Contrariamente, a lo ocurrido aquí, la flota congeladora tangonera está paralizada como resultado de la intransigente posición del SOMU, sindicato que se niega a negociar valores de referencia del langostino, y en una postura dogmática dice los convenios no se tocan, bajo el único argumento de: “No es No”.
LA PESCA EN CRISIS
Vale subrayar que en este acuerdo firmado, el viernes 25 de julio de 2025, entre el Sindicato de Trabajadores de la Industria de la Alimentación de Chubut (STIA) y la Cámara Argentina Patagónica de Industrias Pesqueras (CAPIP), hay un ‘Artículo Preliminar’, en el que las partes hacen y expresan un reconocimiento expreso de la crisis que atraviesa a la actividad pesquera de Argentina.

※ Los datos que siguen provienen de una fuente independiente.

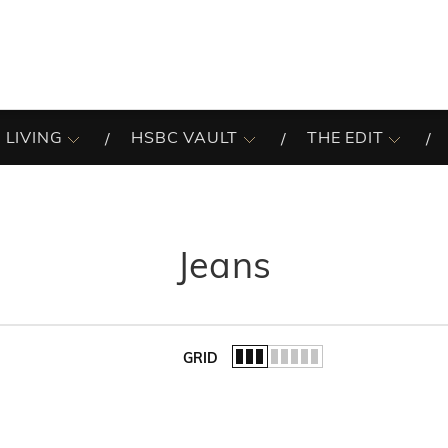
 LIVING
HSBC VAULT
THE EDIT
Jeans
GRID
of the list.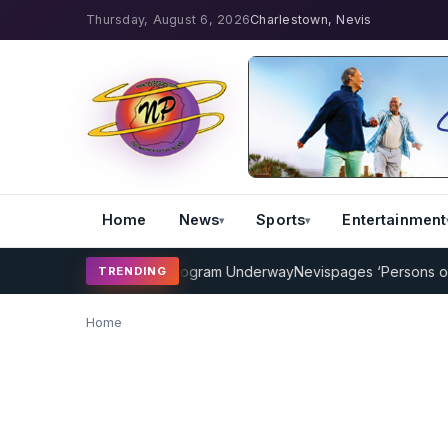
Thursday, August 6, 2026
Charlestown, Nevis
Home
News
Sports
Entertainment
MP Cricket Coaching Program Underway
Nevispages ‘Persons of the
TRENDING
Home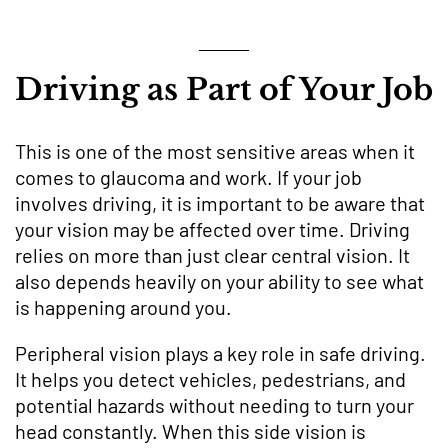
Driving as Part of Your Job
This is one of the most sensitive areas when it
comes to glaucoma and work. If your job
involves driving, it is important to be aware that
your vision may be affected over time. Driving
relies on more than just clear central vision. It
also depends heavily on your ability to see what
is happening around you.
Peripheral vision plays a key role in safe driving.
It helps you detect vehicles, pedestrians, and
potential hazards without needing to turn your
head constantly. When this side vision is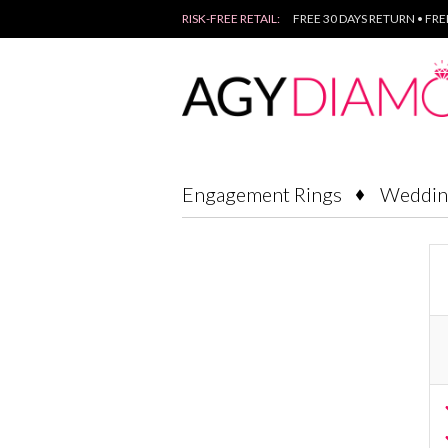
RISK-FREE RETAIL:
FREE 30 DAYS RETURN • FR
Engagement Rings
Weddin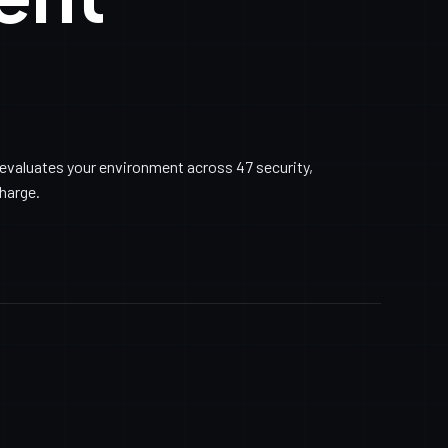
evaluates your environment across 47 security,
charge.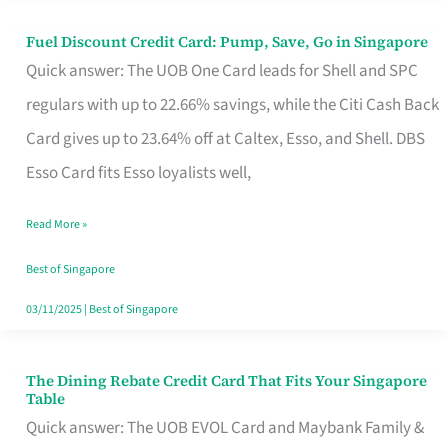
Fuel Discount Credit Card: Pump, Save, Go in Singapore
Fuel
Quick answer: The UOB One Card leads for Shell and SPC
Discount
regulars with up to 22.66% savings, while the Citi Cash Back
Credit
Card gives up to 23.64% off at Caltex, Esso, and Shell. DBS
Card:
Esso Card fits Esso loyalists well,
Pump,
Save,
Read More »
Go
Best of Singapore
in
03/11/2025
|
Best of Singapore
Singapore
The Dining Rebate Credit Card That Fits Your Singapore
The
Table
Dining
Quick answer: The UOB EVOL Card and Maybank Family &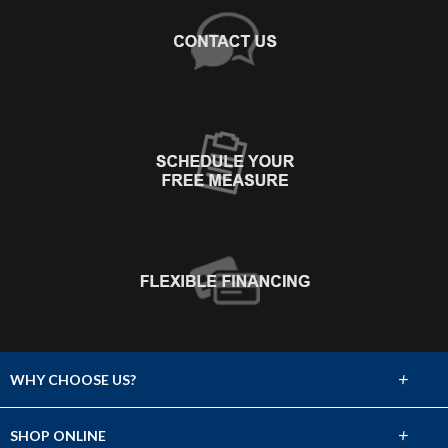
+
WHY CHOOSE US?
About Us
+
SHOP ONLINE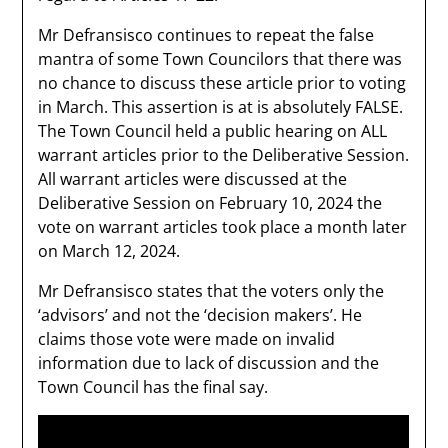
Mr Defransisco continues to repeat the false
mantra of some Town Councilors that there was
no chance to discuss these article prior to voting
in March. This assertion is at is absolutely FALSE.
The Town Council held a public hearing on ALL
warrant articles prior to the Deliberative Session.
All warrant articles were discussed at the
Deliberative Session on February 10, 2024 the
vote on warrant articles took place a month later
on March 12, 2024.
Mr Defransisco states that the voters only the
‘advisors’ and not the ‘decision makers’. He
claims those vote were made on invalid
information due to lack of discussion and the
Town Council has the final say.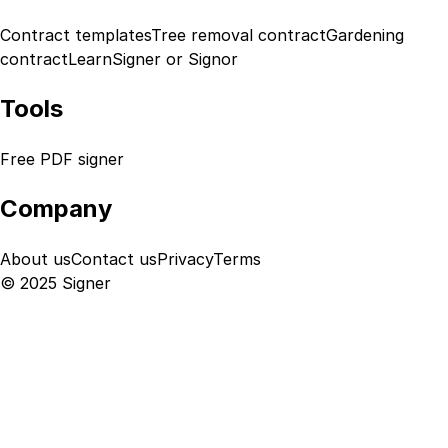
Contract templates
Tree removal contract
Gardening
contract
Learn
Signer or Signor
Tools
Free PDF signer
Company
About us
Contact us
Privacy
Terms
© 2025 Signer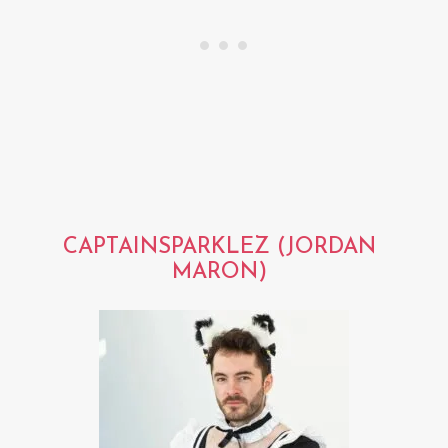
CAPTAINSPARKLEZ (JORDAN
MARON)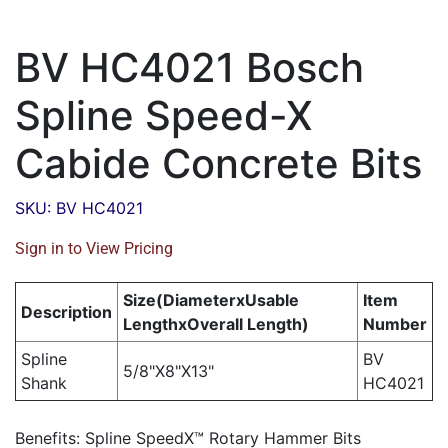
BV HC4021 Bosch
Spline Speed-X
Cabide Concrete Bits
SKU: BV HC4021
Sign in to View Pricing
Size(DiameterxUsable
Item
Description
LengthxOverall Length)
Number
Spline
BV
5/8"X8"X13"
Shank
HC4021
Benefits: Spline SpeedX™ Rotary Hammer Bits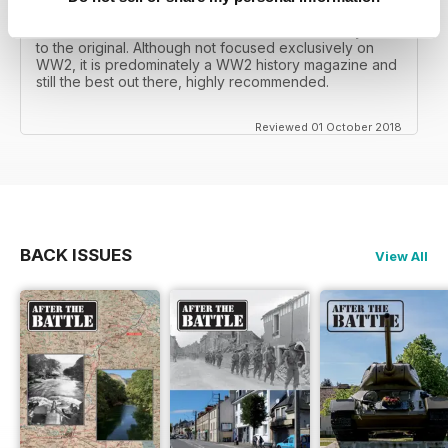
mates father had collected, many years later you can
download current and archived issues all the way back
to the original. Although not focused exclusively on
WW2, it is predominately a WW2 history magazine and
still the best out there, highly recommended.
Reviewed 01 October 2018
BACK ISSUES
View All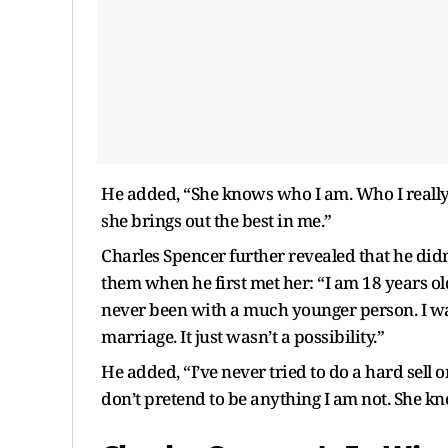
He added, “She knows who I am. Who I really 
she brings out the best in me.”
Charles Spencer further revealed that he did
them when he first met her: “I am 18 years ol
never been with a much younger person. I was
marriage. It just wasn’t a possibility.”
He added, “I’ve never tried to do a hard sell 
don’t pretend to be anything I am not. She k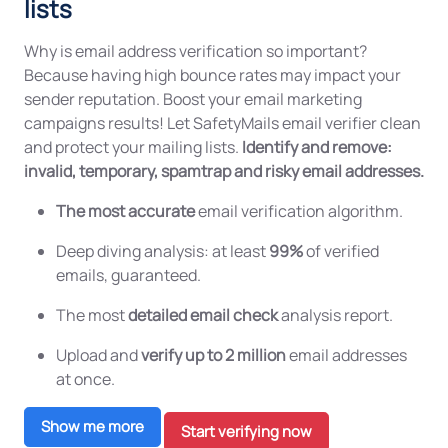
lists
Why is email address verification so important?
Because having high bounce rates may impact your
sender reputation. Boost your email marketing
campaigns results! Let SafetyMails email verifier clean
and protect your mailing lists.
Identify and remove:
invalid, temporary, spamtrap and risky email addresses.
The most accurate
email verification algorithm.
Deep diving analysis: at least
99%
of verified
emails, guaranteed.
The most
detailed email check
analysis report.
Upload and
verify up to 2 million
email addresses
at once.
Show me more
Start verifying now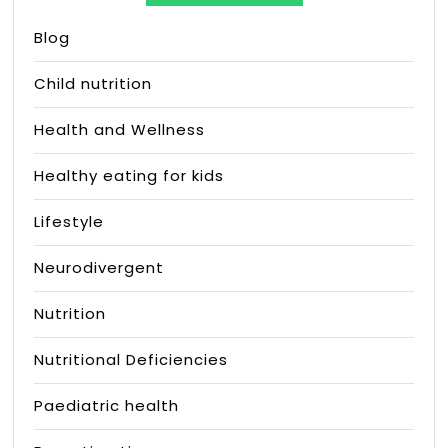
Blog
Child nutrition
Health and Wellness
Healthy eating for kids
Lifestyle
Neurodivergent
Nutrition
Nutritional Deficiencies
Paediatric health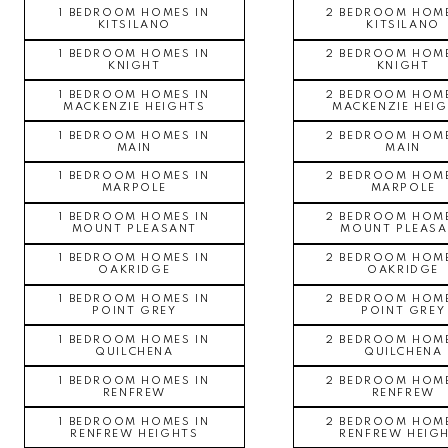
1 BEDROOM HOMES IN
2 BEDROOM HOME
KITSILANO
KITSILANO
1 BEDROOM HOMES IN
2 BEDROOM HOME
KNIGHT
KNIGHT
1 BEDROOM HOMES IN
2 BEDROOM HOME
MACKENZIE HEIGHTS
MACKENZIE HEI
1 BEDROOM HOMES IN
2 BEDROOM HOME
MAIN
MAIN
1 BEDROOM HOMES IN
2 BEDROOM HOME
MARPOLE
MARPOLE
1 BEDROOM HOMES IN
2 BEDROOM HOME
MOUNT PLEASANT
MOUNT PLEASA
1 BEDROOM HOMES IN
2 BEDROOM HOME
OAKRIDGE
OAKRIDGE
1 BEDROOM HOMES IN
2 BEDROOM HOME
POINT GREY
POINT GREY
1 BEDROOM HOMES IN
2 BEDROOM HOME
QUILCHENA
QUILCHENA
1 BEDROOM HOMES IN
2 BEDROOM HOME
RENFREW
RENFREW
1 BEDROOM HOMES IN
2 BEDROOM HOME
RENFREW HEIGHTS
RENFREW HEIG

“El contexto extremadamente dificultoso en el que se desarrolla en la actualidad la actividad pesquera fabril en general, y del procesamiento y venta de langostino en particular, hace necesario ratificar y aclarar condiciones específicas de labor que autoricen la prestación laboral eficiente y garanticen la paz social por el plazo de vigencia del acuerdo”, manifestaron las partes en forma concordante.
INCREMENTO NO REMUNERATIVO
Con algunas variantes, el acuerdo salarial para las plantas de procesamiento incluyó el esquema que vienen instrumentando desde hace años, en cuanto refiere a incremento salarial a través de montos fijos no remunerativos que posteriormente se los incorpora al básico y factor.
“Las partes acuerdan mantener el ‘status quo’ salarial actual; e implementar un incremento salarial de carácter no remunerativo para todo el personal alcanzado por el CCT 372/04, diferencial por categoría, equivalente a la suma mensual de $83.000 para la categoría de jornalizados que será abonada quincenalmente. En tanto, que el personal mensualizado liquidado bajo tal modalidad, el incremento salarial no remunerativo ascenderá a la suma de $103.000 por mes. Atento lo expresado, y considerando el remanente actual no remunerativo, derivado de periodo anterior, el personal jornalizado percibirá la suma no remunerativa de $90.000 por quincena y el mensualizado de $200.000 bajo esta modalidad”, puntualiza uno de los artículos clave del acuerdo.
También como se instrumentó en acuerdos anteriores, se fija un bono denominado de “Fidelidad y Paz Social”, en este caso de un monto anual de $390.000 que se liquidará en dos pagos, el primero en diciembre de 2025 y el restante en marzo de 2026.
TEMPORADA ECHADA POR LA BORDA
Evitar un conflicto siempre es plausible. Más en una actividad como la pesquera que está hoy cruzada por una inflexible posición del gremio de la marinería que mantiene a más de un centenar de barcos congeladores paralizados en los puertos y con la temporada echada por la borda.
Con todo, gran parte de los barcos colorados de altura tampoco están operativos y eso ha generado que las plantas no tengan materia prima disponible. Recién para este lunes, pisando agosto, algunas plantas empezaron a citar a su personal de temporada, mientras que, en años anteriores, la actividad comenzaba a moverse a fines de mayo.
Tal vez, todo un indicador que fue rápidamente leído por el STIA y lo llevó a actuar con máxima prudencia y responsabilidad hasta alcanzar consenso.